KÜHRLINGS: Übrigens zeigen Studien, dass nichtstaatliche Hochschulen eine Innovationskraft und Dynamik aufweisen, von der sich viele staatliche Hochschulen inspirieren lassen, sie werden flexibler und studentenbezogener.
Bankenspiegel
Dass private Hochschulen Nischen abdecken würden bleibt eine Behauptung. In jedem Studiengang bestehen ja viele Spezialisierungsmöglichkeiten. Im recht allgemein klingenden Studienfach Geographie etwa kann man sich auf Migration oder Globalisierung, regionale Wirtschaftsförderung oder auf Desertifikation und viele andere Themen spezialisieren.
Die privaten Universitäten nutzen aber offenbar PR-Strategien, um mit aktuellen Schlagworten gespickte Studiengänge zu promoten.
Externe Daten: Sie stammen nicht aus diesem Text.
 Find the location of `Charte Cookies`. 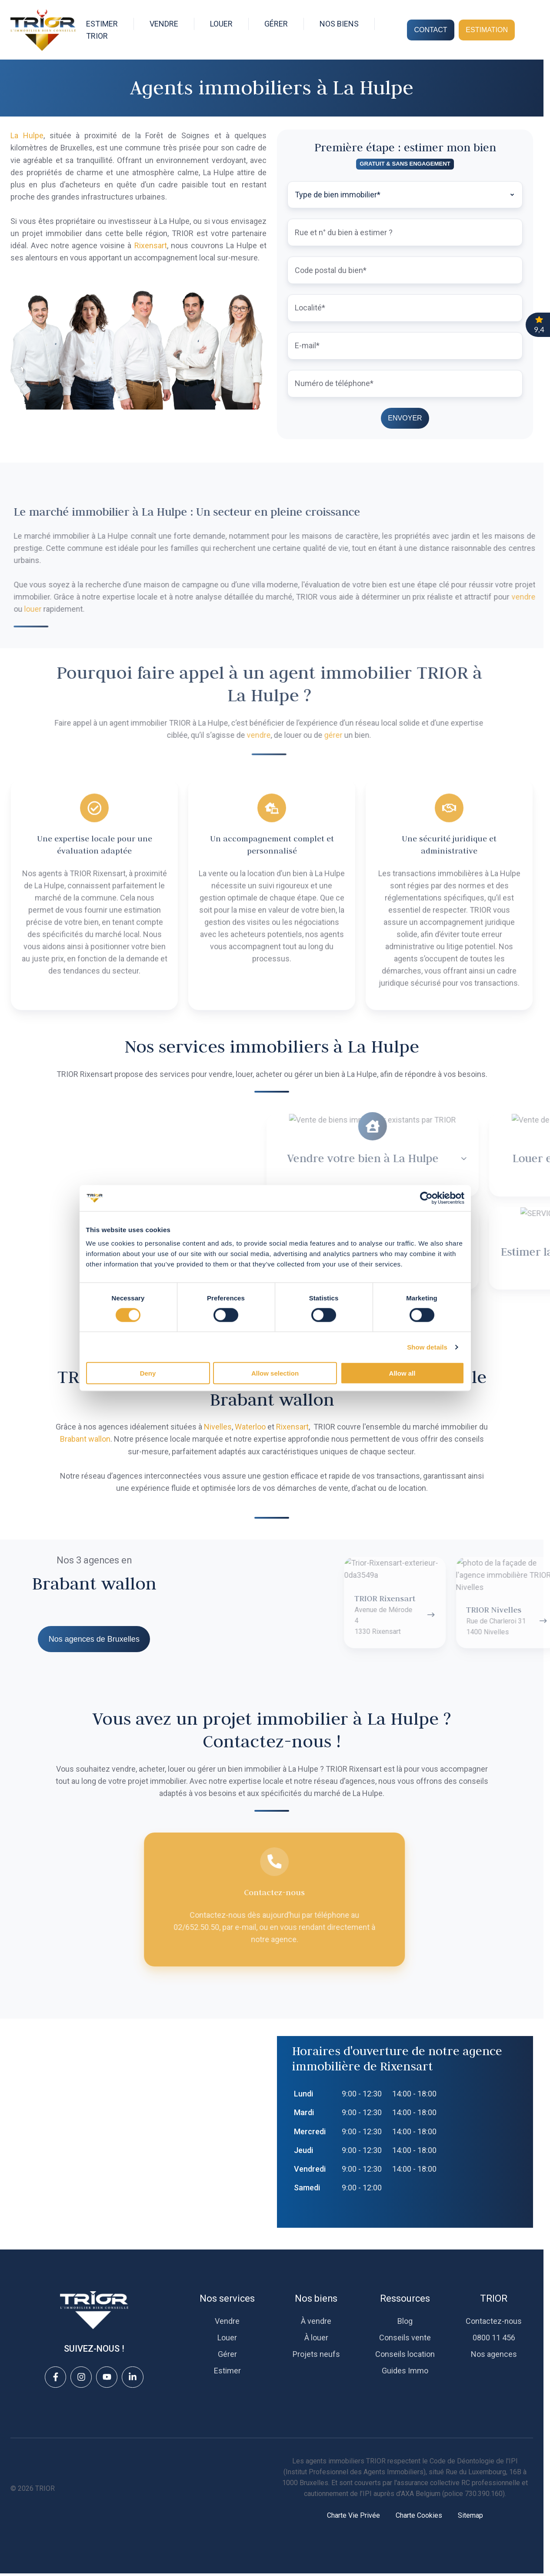 Charte Cookies is located at coordinates (419, 2515).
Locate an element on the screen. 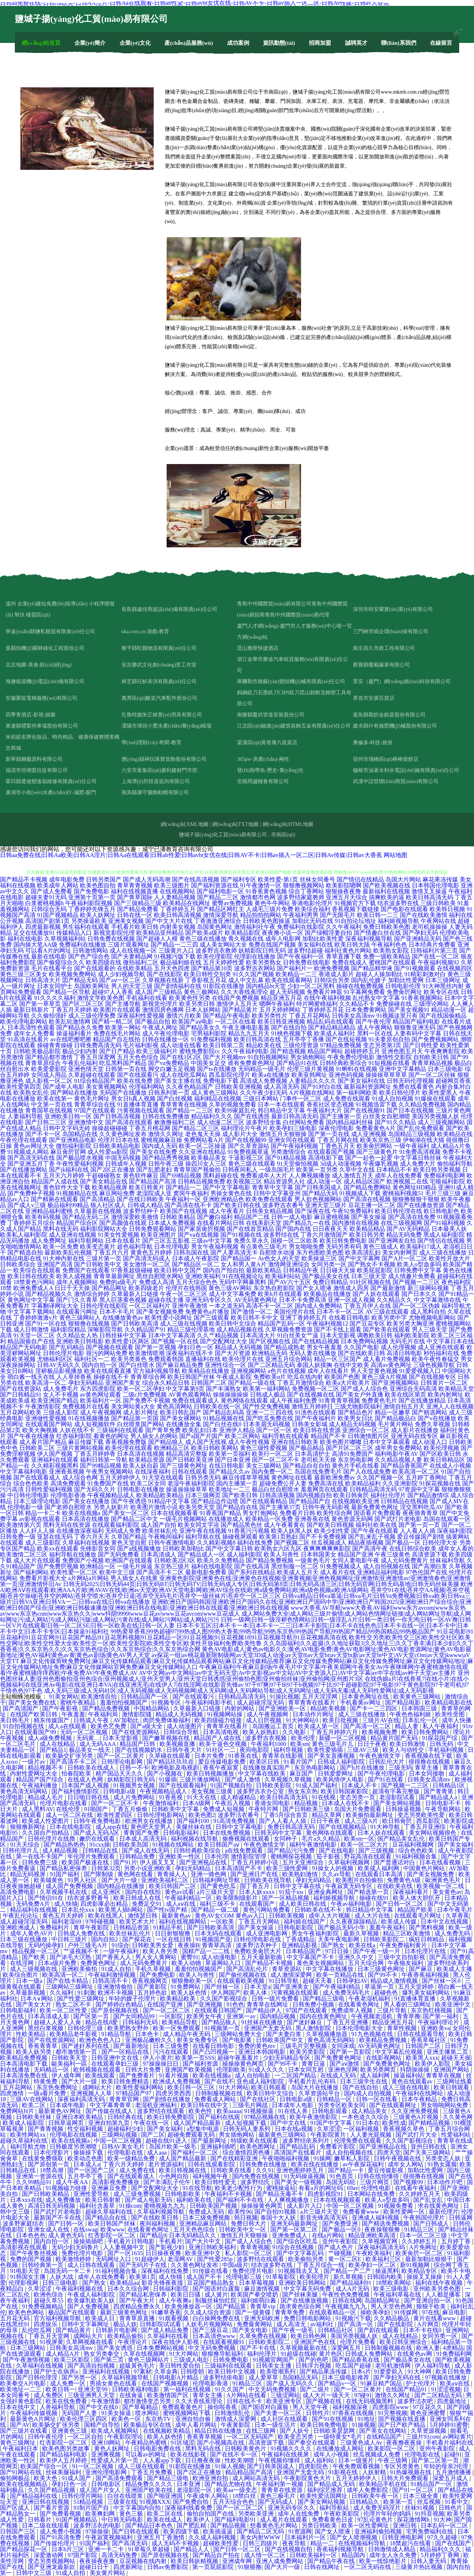  国产在线日韩欧美 is located at coordinates (140, 1199).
Hauptfächer heißen dann auf einmal "Major" und Nebenfächer "Minor". Ist das die Innovation, auf die die Bundesrepublik gewartet hat? Oder die Studiengänge legen eine Zwangsspezialisierung im Vorwege fest und nutzen kreative Spielräume im Wording. Sie heißen dann aufgejazzt:
- Uni W-H: "Doing Culture. Bildung und Reflexion kultureller Prozesse" (also Kulturwissenschaften)
- Uni W-H: "Multiprofessionelle Versorgung von Menschen mit Demenz und chronischen Einschränkungen" (also Medizin)
- Leuphana-Universität: "Environmental and Sustainability Studies" (also Umweltwissenschaften)
- Leuphana-Universität: International Business Administration & Entrepreneurship (also BWL)
Dass weniger Ärzte ausgebildet werden, wenn es keine privaten Hochschulen gibt, mag sein. Aber das ist auch nicht die Frage. In einer Gesellschaft, in der man sich einig ist, dass Bildung unentgeltlich sein muss, müssen eben über Steuergelder entsprechend ausreichend Studienplätze bereitgestellt werden. Dafür bedarf es keiner privaten Universitäten.
Interessant wäre zu wissen, was Kühlrings von der GLS-Bank mit seiner Aussage nach der höheren "Innovationskraft und Dynamik" privater Hochschulen gegenüber staatlichen Universitäten meint. Vermutlich eben die Geschwindigkeit des Umbaus und der Entkernung der "alten" Universität, die primär der Wissenschaft und Erkenntnis und nicht der Wirtschaft und der Verwertung verpflichtet ist.
Sollte Bildung nicht kostenlos für alle sein?
LAMPSON: Bildung ist nicht kostenlos. Die große Frage ist, wer es bezahlt. Zum Beispiel finanzieren der Maurermeister und die Krankenschwester über ihre Steuern die Hochschulbildung — obwohl sie ihre Ausbildung und Meisterprüfung teils privat bezahlen mussten. Wir wollen Solidarität bewusst machen. [...]
Bankenspiegel
Wirklich solidarisch ist eine Finanzierung des Studiums über das Steuersystem, denn die progressiven Steuersätze in diesem Land sorgen ja schon dafür, dass die Reicheren mehr Steuern zahlen, als die Ärmeren. Bildung ist einer der wichtigsten gesellschaftlichen Aufgaben, wenn nicht sogar die wichtigste.
Wenn überhaupt Steuergelder ausgegeben werden sollen, dann doch bitte als aller erstes für die Bildung - vom Kindergarten bis zur Uni und zwar für so viele Menschen wie möglich! Unsolidarisch ist es, mittellose Menschen in die Verschuldung zu zwingen.